Food allergy diagnosis is hard to believe. How could something that is good for you… actually be bad for you? And while patients and their caregivers often go through a grieving process before they fully accept their newly diagnosed condition, not all of them complete the process successfully.
Some live in constant fear of an unexpected anaphylactic attack, withdrawing themselves from society or becoming over protective, causing additional stress to those who love and interact with them. Other patients simply aren’t educated enough about their condition and may not realize where the real risks are. For those who self-diagnose their allergies, there is even more room for error and hypochondria.
Some allergies pose a higher risk of life threatening reactions while others may actually be able to be tolerated on occasion and managed with minor side effects. Still, this vast range of varying symptoms are correctly labeled “allergies” (as opposed to an intolerance) if the body’s immune system is what is initiating the reaction to the allergen.

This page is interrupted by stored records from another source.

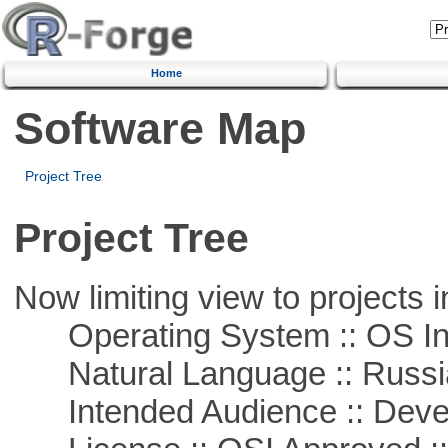
Home
Software Map
Project Tree
Project Tree
Now limiting view to projects i
Operating System :: OS In
Natural Language :: Russi
Intended Audience :: Deve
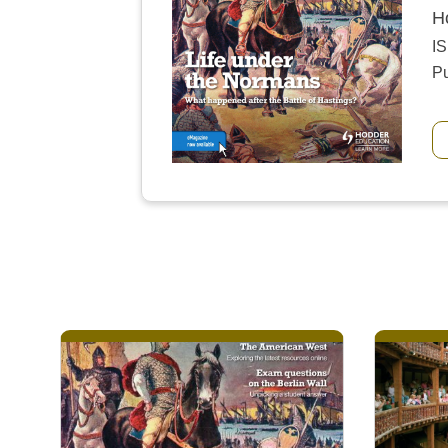
H
I
Pu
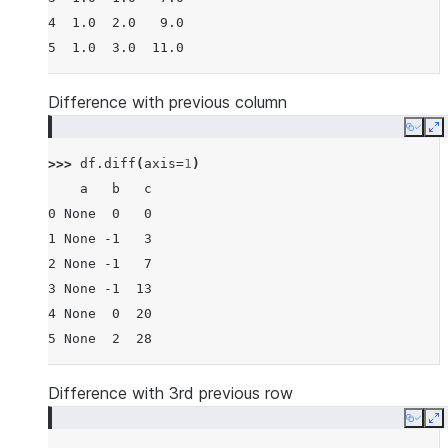
4  1.0  2.0   9.0
5  1.0  3.0  11.0
Difference with previous column
Copy
E
>>> 
df
.
diff
(
axis
=
1
)
    a   b   c
0 None  0   0
1 None -1   3
2 None -1   7
3 None -1  13
4 None  0  20
5 None  2  28
Difference with 3rd previous row
Copy
E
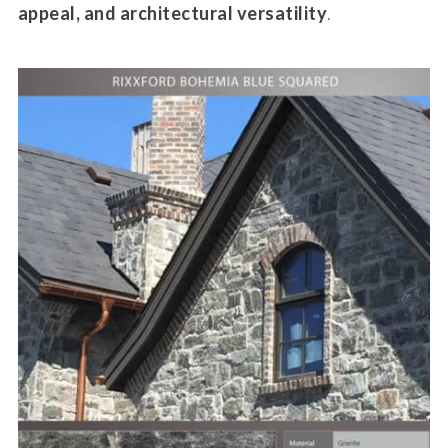
appeal, and architectural versatility
.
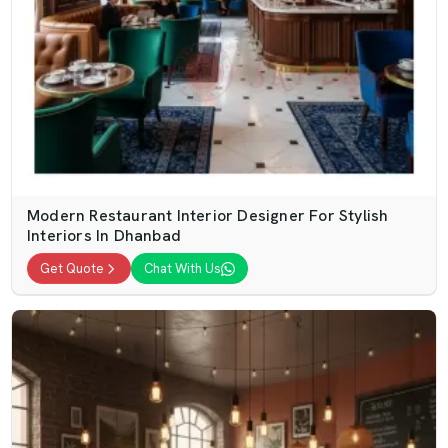
Modern Restaurant Interior Designer For Stylish
Interiors In Dhanbad
Get Quote
Chat With Us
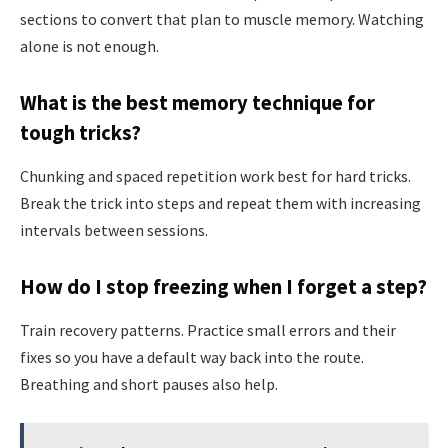
sections to convert that plan to muscle memory. Watching
alone is not enough.
What is the best memory technique for
tough tricks?
Chunking and spaced repetition work best for hard tricks.
Break the trick into steps and repeat them with increasing
intervals between sessions.
How do I stop freezing when I forget a step?
Train recovery patterns. Practice small errors and their
fixes so you have a default way back into the route.
Breathing and short pauses also help.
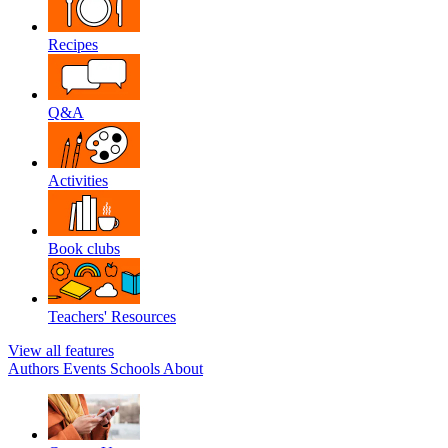
Recipes
Q&A
Activities
Book clubs
Teachers' Resources
View all features
Authors
Events
Schools
About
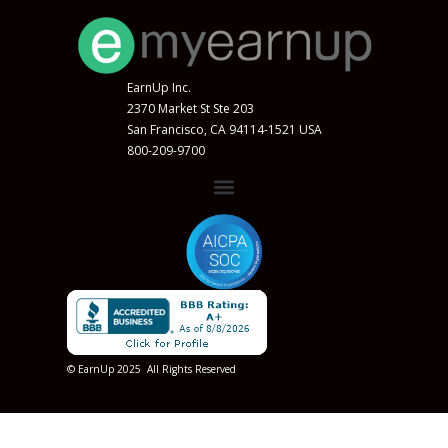
EarnUp Inc.
2370 Market St Ste 203
San Francisco, CA 94114-1521 USA
800-209-9700
© EarnUp 2025 All Rights Reserved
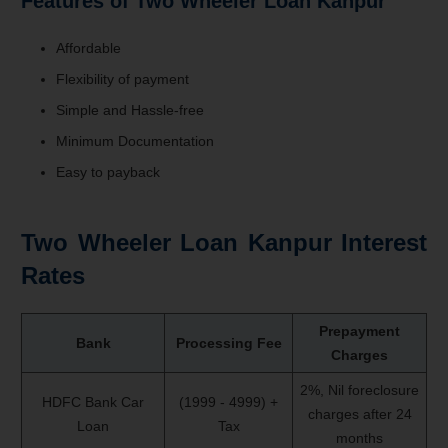
Features of Two Wheeler Loan Kanpur
Affordable
Flexibility of payment
Simple and Hassle-free
Minimum Documentation
Easy to payback
Two Wheeler Loan Kanpur Interest
Rates
Prepayment
Bank
Processing Fee
Charges
2%, Nil foreclosure
HDFC Bank Car
(1999 - 4999) +
charges after 24
Loan
Tax
months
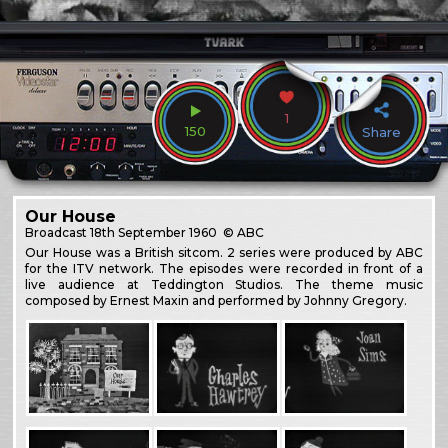
1
150
Share
Our House
Broadcast
18th September 1960
© ABC
Our House was a British sitcom. 2 series were produced by ABC
for the ITV network. The episodes were recorded in front of a
live audience at Teddington Studios. The theme music
composed by Ernest Maxin and performed by Johnny Gregory.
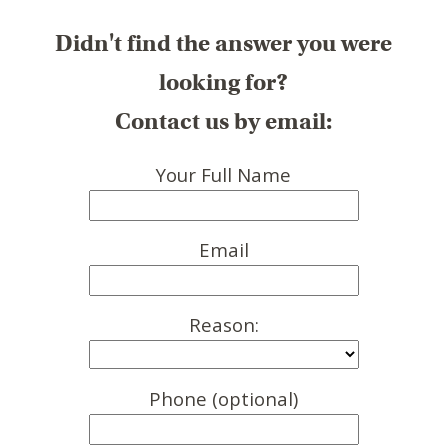
Didn't find the answer you were
looking for?
Contact us by email:
Your Full Name
Email
Reason:
Phone (optional)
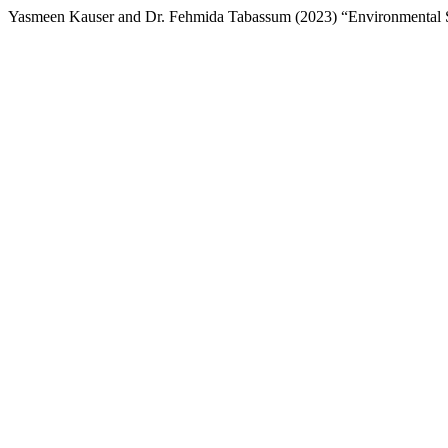
Yasmeen Kauser and Dr. Fehmida Tabassum (2023) “Environmental 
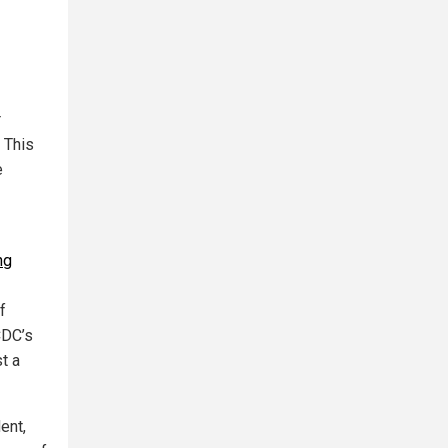
r
 This
e
ng
f
CDC’s
st a
ent,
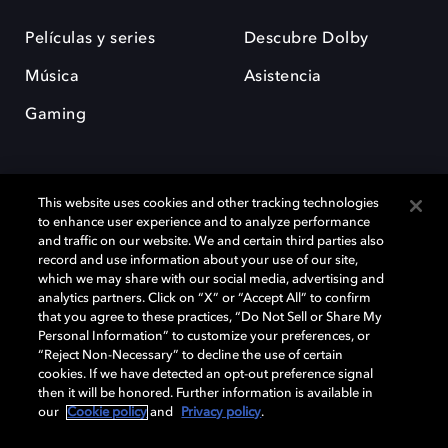
Películas y series
Descubre Dolby
Música
Asistencia
Gaming
This website uses cookies and other tracking technologies
to enhance user experience and to analyze performance
and traffic on our website. We and certain third parties also
record and use information about your use of our site,
Dolby y el símbolo de la doble D son marcas registradas de Dolby
Laboratories Licensing Corporation. Todas las demás marcas
which we may share with our social media, advertising and
comerciales son propiedad de sus respectivos dueños. 2025 Dolby
analytics partners. Click on “X” or “Accept All” to confirm
Laboratories, Inc. todos los derechos reservados.
that you agree to these practices, “Do Not Sell or Share My
Personal Information” to customize your preferences, or
“Reject Non-Necessary” to decline the use of certain
cookies. If we have detected an opt-out preference signal
then it will be honored. Further information is available in
Cookie Manager
Política de privacidad
our
Cookie policy
and
Privacy policy
.
Política de divulgación responsable
Política de Cookies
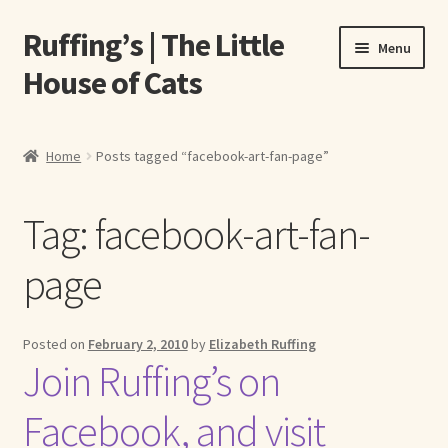
Ruffing’s | The Little
Skip
Skip
Menu
to
to
House of Cats
navigation
content
Home
Home
Posts tagged “facebook-art-fan-page”
About Elizabeth Ruffing
Tag:
facebook-art-fan-
About Our Fine Art Prints
page
About Us
A E Ruffing
Posted on
February 2, 2010
by
Elizabeth Ruffing
Join Ruffing’s on
Abby Laurence
Facebook, and visit
Elizabeth Ruffing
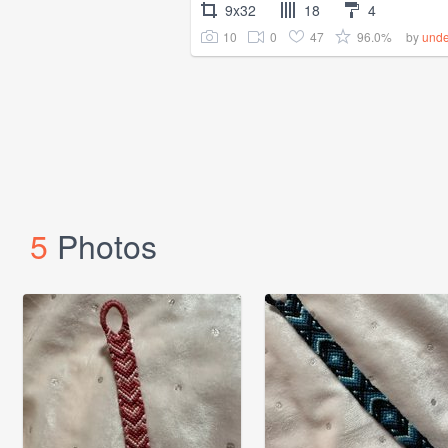
9x32
18
4
10
0
47
96.0%
by
unde
5
Photos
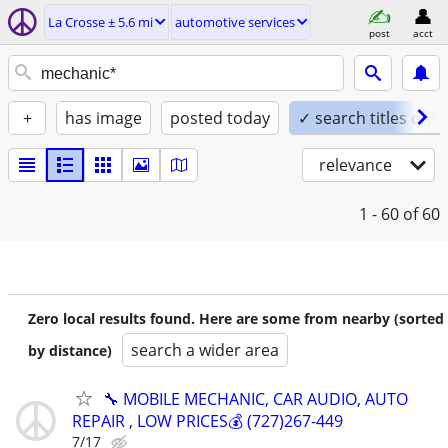
La Crosse ± 5.6 mi
automotive services
post
acct
+
has image
posted today
✓ search titles only
relevance
1 - 60
of 60
Zero local results found. Here are some from nearby (sorted
search a wider area
by distance)
🔧 MOBILE MECHANIC, CAR AUDIO, AUTO
REPAIR , LOW PRICES💰 (727)267-449
7/17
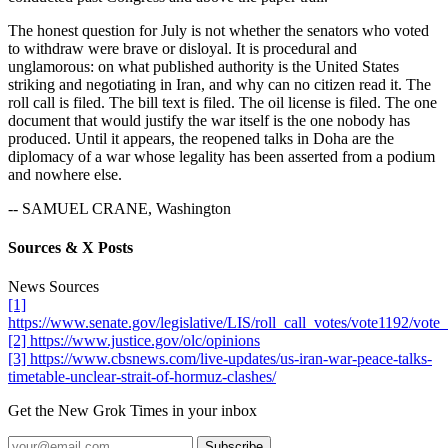
The honest question for July is not whether the senators who voted
to withdraw were brave or disloyal. It is procedural and
unglamorous: on what published authority is the United States
striking and negotiating in Iran, and why can no citizen read it. The
roll call is filed. The bill text is filed. The oil license is filed. The one
document that would justify the war itself is the one nobody has
produced. Until it appears, the reopened talks in Doha are the
diplomacy of a war whose legality has been asserted from a podium
and nowhere else.
-- SAMUEL CRANE, Washington
Sources & X Posts
News Sources
[1]
https://www.senate.gov/legislative/LIS/roll_call_votes/vote1192/vo
[2] https://www.justice.gov/olc/opinions
[3] https://www.cbsnews.com/live-updates/us-iran-war-peace-talks-
timetable-unclear-strait-of-hormuz-clashes/
Get the New Grok Times in your inbox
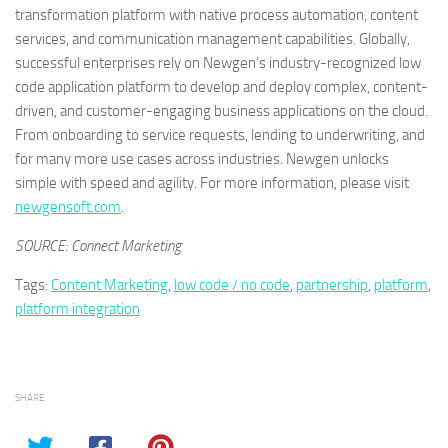
transformation platform with native process automation, content
services, and communication management capabilities. Globally,
successful enterprises rely on Newgen’s industry-recognized low
code application platform to develop and deploy complex, content-
driven, and customer-engaging business applications on the cloud.
From onboarding to service requests, lending to underwriting, and
for many more use cases across industries. Newgen unlocks
simple with speed and agility. For more information, please visit
newgensoft.com
.
SOURCE: Connect Marketing
Tags:
Content Marketing
,
low code / no code
,
partnership
,
platform
,
platform integration
SHARE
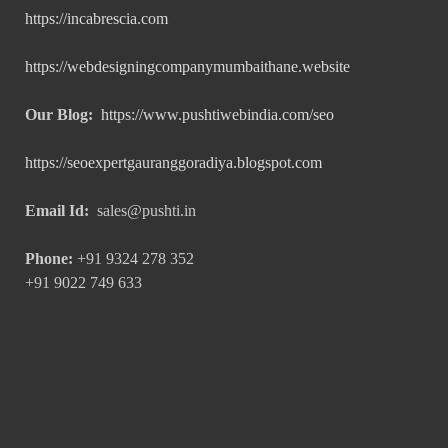
https://incabrescia.com
https://webdesigningcompanymumbaithane.website
Our Blog:
https://www.pushtiwebindia.com/seo
https://seoexpertgauranggoradiya.blogspot.com
Email Id:
sales@pushti.in
Phone:
+91 9324 278 352
+91 9022 749 633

These issues cause of a lot of confusion and mistrust when it comes to food allergy treatment plans, especially for those who are asked to accommodate people with food allergies. Unfortunately, this causes those who suffer from the more severe allergies to be at a greater risk of being taken seriously, which can not only lead to bullying, but can also cause extreme pain as well as pose life-threatening risks to the allergy sufferer.
Because there is no cookie cutter approach to allergies (each patient experiences different symptoms and of a different severity to each food specifically), and because we are still uncovering more scientific information about allergies, it is not enough to just say to a patient, “avoid this food”, and send them away in a panic.
Doctors need to be proactive about creating a specific plan with each patient based on their specific diagnosis and current mental state which includes:
1. Emergency and First Aid Procedures
2. Suggested Safe Foods and Meal Plans
3. Communication Plans for Schools, Extended Family Members, and Other Acquaintances
4. Available Resources for Safety and Food Products
5. Available Resources for Coping and Support
Where it may not be practical for a general practitioner to create such specific plans, referrals need to be given to allergists, nutritionists, and mental health professionals. Then, the doctor should continue to follow up with the patient to ensure they are making the transition to their new lifestyle effectively.